Em algum momento, uma bunda com grafismos brancos rebola em ritmo de funk,
enquanto o som que acompanha o movimento é de uma música africana
contemporânea. Para além dos grafismos sobre o corpo, há um tecido com padrões
geométricos no fundo da cena, lembrando as fotografias de Seydou Keita. A
próxima imagem que veremos, no entanto, é a de um modelo planetário, apropriada
de um banco de imagens e seguida de um bezerro sendo parido. Quando essas
relações parecem coincidir, o tempo se dilata novamente, gerando um lapso entre o
som das guirlandas que se agitam sobre o corpo e a imagem da dança ao ritmo do
instrumento.
Ficção e memória
Filmado completamente em preto e branco, Uma Noite Sem Lua produz uma
sensação de sobriedade à narrativa, além de contribuir para o embaralhamento
temporal. Ao ficcionalizar uma narrativa sobre o passado, inscrevendo a presença
de uma travesti negra nessa história, Vitorino produz memória sobre aquilo que foi
apagado, questionando como o passado atua no presente ativamente. “Na
umbanda cultuamos almas, que são vidas, memórias. Fazer arte pra mim é cultuar
almas e memórias que não quero esquecer.”

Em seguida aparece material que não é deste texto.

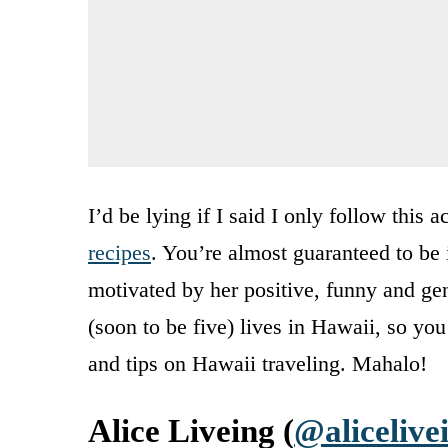
I’d be lying if I said I only follow this
recipes
. You’re almost guaranteed to be 
motivated by her positive, funny and gen
(soon to be five) lives in Hawaii, so you’
and tips on Hawaii traveling. Mahalo!
Alice Liveing (
@alicelive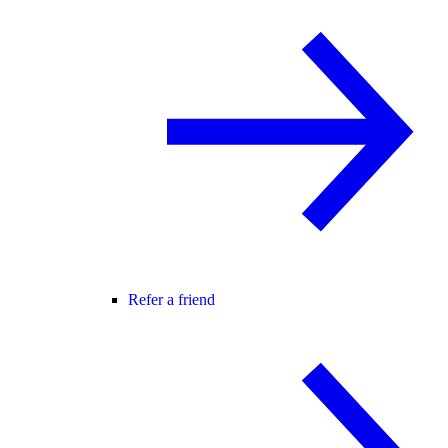
Refer a friend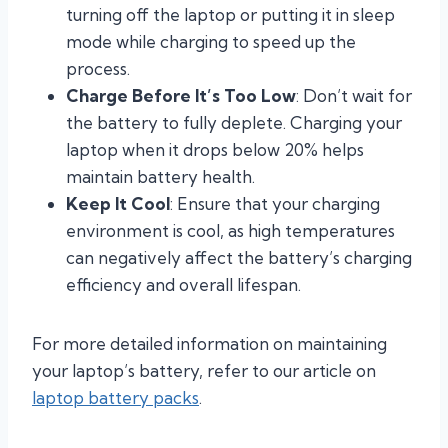
turning off the laptop or putting it in sleep
mode while charging to speed up the
process.
Charge Before It’s Too Low
: Don’t wait for
the battery to fully deplete. Charging your
laptop when it drops below 20% helps
maintain battery health.
Keep It Cool
: Ensure that your charging
environment is cool, as high temperatures
can negatively affect the battery’s charging
efficiency and overall lifespan.
For more detailed information on maintaining
your laptop’s battery, refer to our article on
laptop battery packs
.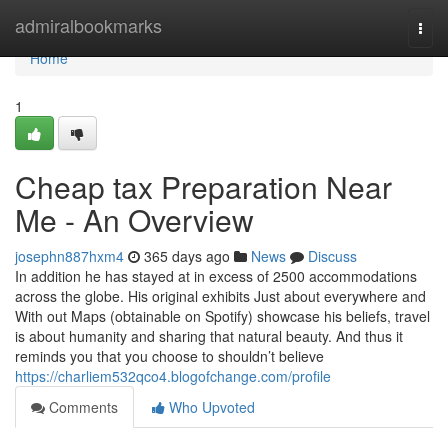
Home
admiralbookmarks
Togg
navi
Home
1
Cheap tax Preparation Near
Me - An Overview
josephn887hxm4
365 days ago
News
Discuss
In addition he has stayed at in excess of 2500 accommodations
across the globe. His original exhibits Just about everywhere and
With out Maps (obtainable on Spotify) showcase his beliefs, travel
is about humanity and sharing that natural beauty. And thus it
reminds you that you choose to shouldn’t believe
https://charliem532qco4.blogofchange.com/profile
Comments
Who Upvoted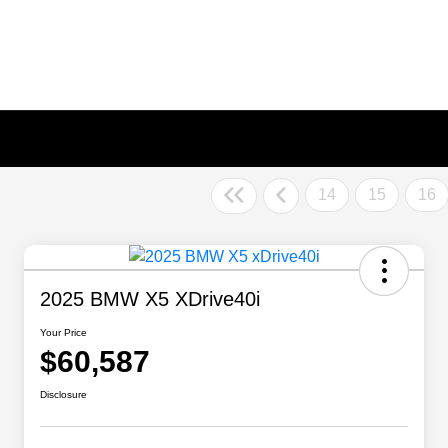
14
15
16
2025 BMW X5 XDrive40i
Your Price
$60,587
Disclosure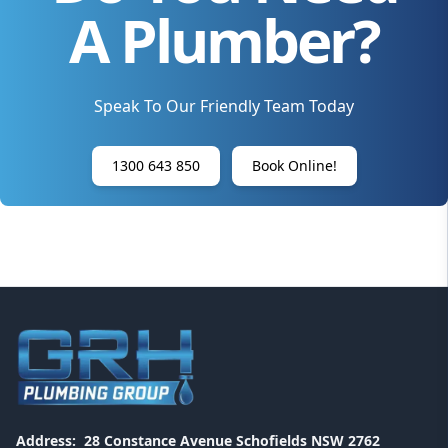
A Plumber?
Speak To Our Friendly Team Today
1300 643 850
Book Online!
Address:
28 Constance Avenue Schofields NSW 2762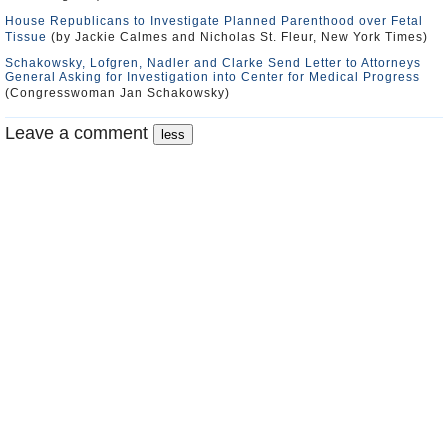
House Republicans to Investigate Planned Parenthood over Fetal
Tissue
(by Jackie Calmes and Nicholas St. Fleur, New York Times)
Schakowsky, Lofgren, Nadler and Clarke Send Letter to Attorneys
General Asking for Investigation into Center for Medical Progress
(Congresswoman Jan Schakowsky)
Leave a comment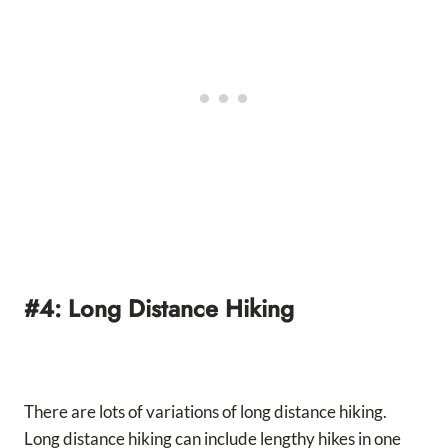
#4: Long Distance Hiking
There are lots of variations of long distance hiking.
Long distance hiking can include lengthy hikes in one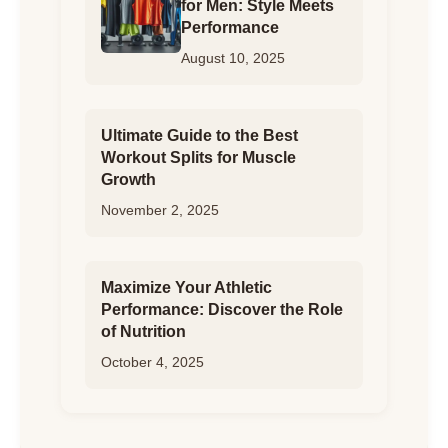
for Men: Style Meets
Performance
August 10, 2025
Ultimate Guide to the Best
Workout Splits for Muscle
Growth
November 2, 2025
Maximize Your Athletic
Performance: Discover the Role
of Nutrition
October 4, 2025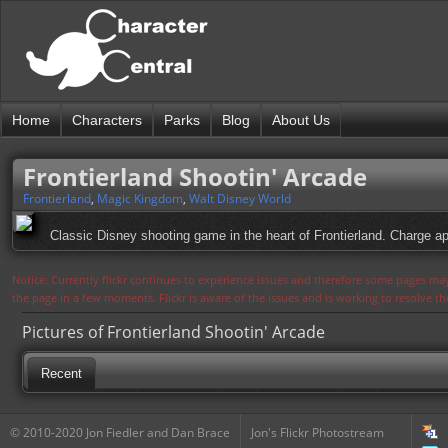
Home
Characters
Parks
Blog
About Us
Frontierland Shootin' Arcade
Frontierland
,
Magic Kingdom
,
Walt Disney World
Classic Disney shooting game in the heart of Frontierland. Charge ap
Notice: Currently flickr continues to experience issues and therefore some pages may
the page in a few moments. Flickr is aware of the issues and is working to resolve 
Pictures of Frontierland Shootin' Arcade
Recent
© 2010-2020 Jon Fiedler and Dan Brace
Jon's Flickr Photostream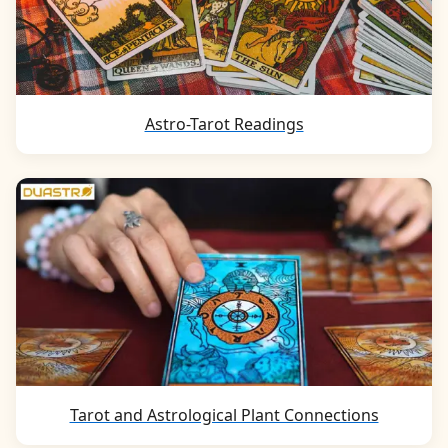
Astro-Tarot Readings
Tarot and Astrological Plant Connections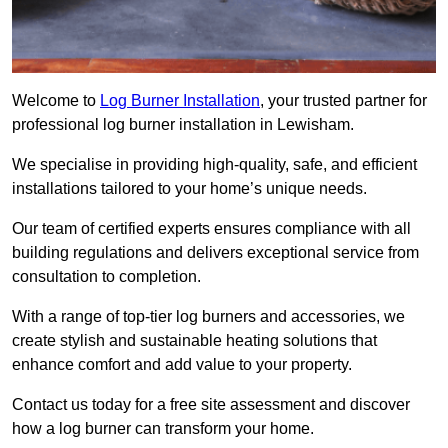
Welcome to
Log Burner Installation
, your trusted partner for
professional log burner installation in Lewisham.
We specialise in providing high-quality, safe, and efficient
installations tailored to your home’s unique needs.
Our team of certified experts ensures compliance with all
building regulations and delivers exceptional service from
consultation to completion.
With a range of top-tier log burners and accessories, we
create stylish and sustainable heating solutions that
enhance comfort and add value to your property.
Contact us today for a free site assessment and discover
how a log burner can transform your home.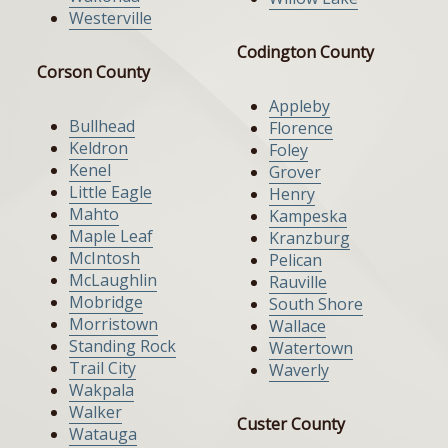
Westerville
Codington County
Corson County
Appleby
Bullhead
Florence
Keldron
Foley
Kenel
Grover
Little Eagle
Henry
Mahto
Kampeska
Maple Leaf
Kranzburg
McIntosh
Pelican
McLaughlin
Rauville
Mobridge
South Shore
Morristown
Wallace
Standing Rock
Watertown
Trail City
Waverly
Wakpala
Walker
Custer County
Watauga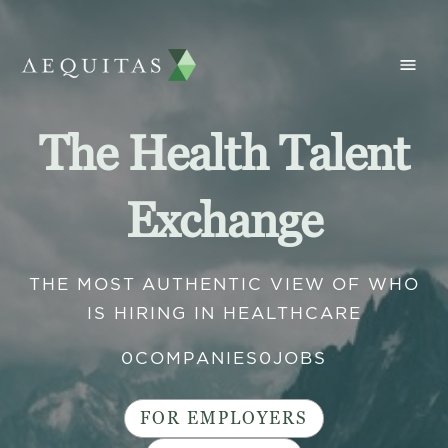
The Health Talent
Exchange
THE MOST AUTHENTIC VIEW OF WHO
IS HIRING IN HEALTHCARE
0
COMPANIES
0
JOBS
FOR EMPLOYERS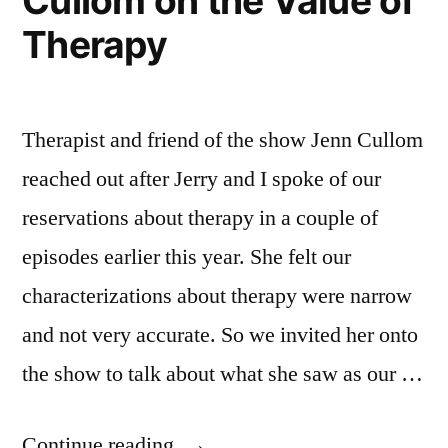
Cullom on the Value of
Change”
Resistance
Therapy
to
Change
Therapist and friend of the show Jenn Cullom
reached out after Jerry and I spoke of our
reservations about therapy in a couple of
episodes earlier this year. She felt our
characterizations about therapy were narrow
and not very accurate. So we invited her onto
the show to talk about what she saw as our …
“Episode
Continue reading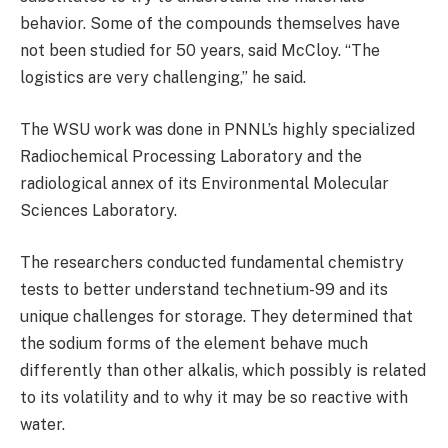
behavior. Some of the compounds themselves have
not been studied for 50 years, said McCloy. “The
logistics are very challenging,” he said.
The WSU work was done in PNNL’s highly specialized
Radiochemical Processing Laboratory and the
radiological annex of its Environmental Molecular
Sciences Laboratory.
The researchers conducted fundamental chemistry
tests to better understand technetium-99 and its
unique challenges for storage. They determined that
the sodium forms of the element behave much
differently than other alkalis, which possibly is related
to its volatility and to why it may be so reactive with
water.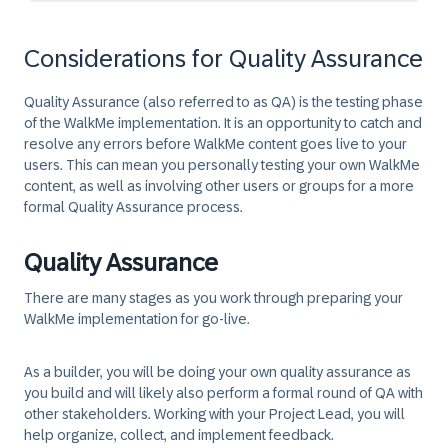
Considerations for Quality Assurance
Quality Assurance (also referred to as QA) is the testing phase
of the WalkMe implementation. It is an opportunity to catch and
resolve any errors before WalkMe content goes live to your
users. This can mean you personally testing your own WalkMe
content, as well as involving other users or groups for a more
formal Quality Assurance process.
Quality Assurance
There are many stages as you work through preparing your
WalkMe implementation for go-live.
As a builder, you will be doing your own quality assurance as
you build and will likely also perform a formal round of QA with
other stakeholders. Working with your Project Lead, you will
help organize, collect, and implement feedback.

Com textos que transitam entre português, espanhol, bakongo e pajubá, o vídeo
aponta para as coisas que não têm nome e, como a linguagem pode ser violenta ao
interromper e fixar fluxos e processos. “Não encontro registros antigos de travestis
na arte, na umbanda e no candomblé e de algum modo essas imagens recriam esse
passado também”, continua. “Eu reivindico a palavra travesti, porque é importante
reconhecer essa experiência no Brasil, mas me interessa o tornar-se insondável e
indescritível, para além das identidades. Quando digo que sou uma travesti negra,
perco a possibilidade de ser invisível e insondável, passo a ser explicada, passo a
ser linear.”
Curas efêmeras
“O bairro de Fonte Grande, em Vitória, Espírito Santo, onde nasci, nunca contou
com uma assistência psicológica para a população negra, então a produção de
saúde ali estava ligada às práticas de benzedeiras e macumbeiras e elas usam a
palavra cura, que é uma ideia que não existe na psicologia”, continua. “Para mim, a
mandinga, o encantamento, são modos perecíveis de se curar. Nomeio minha
prática de clínica da efemeridade, pela possibilidade de se modificar e assumir
formas transitórias que nos possibilitem viver o prazer.”
Uma Noite Sem Lua propõe uma série de discussões cruzadas, que se conectam de
forma indeterminada, em um tempo e em uma forma de vida que fogem de lugares
esquadrinhados. “E se eu abandonasse a linearidade e assumisse a encruzilhada?”
pergunta a artista em um dos momentos do vídeo.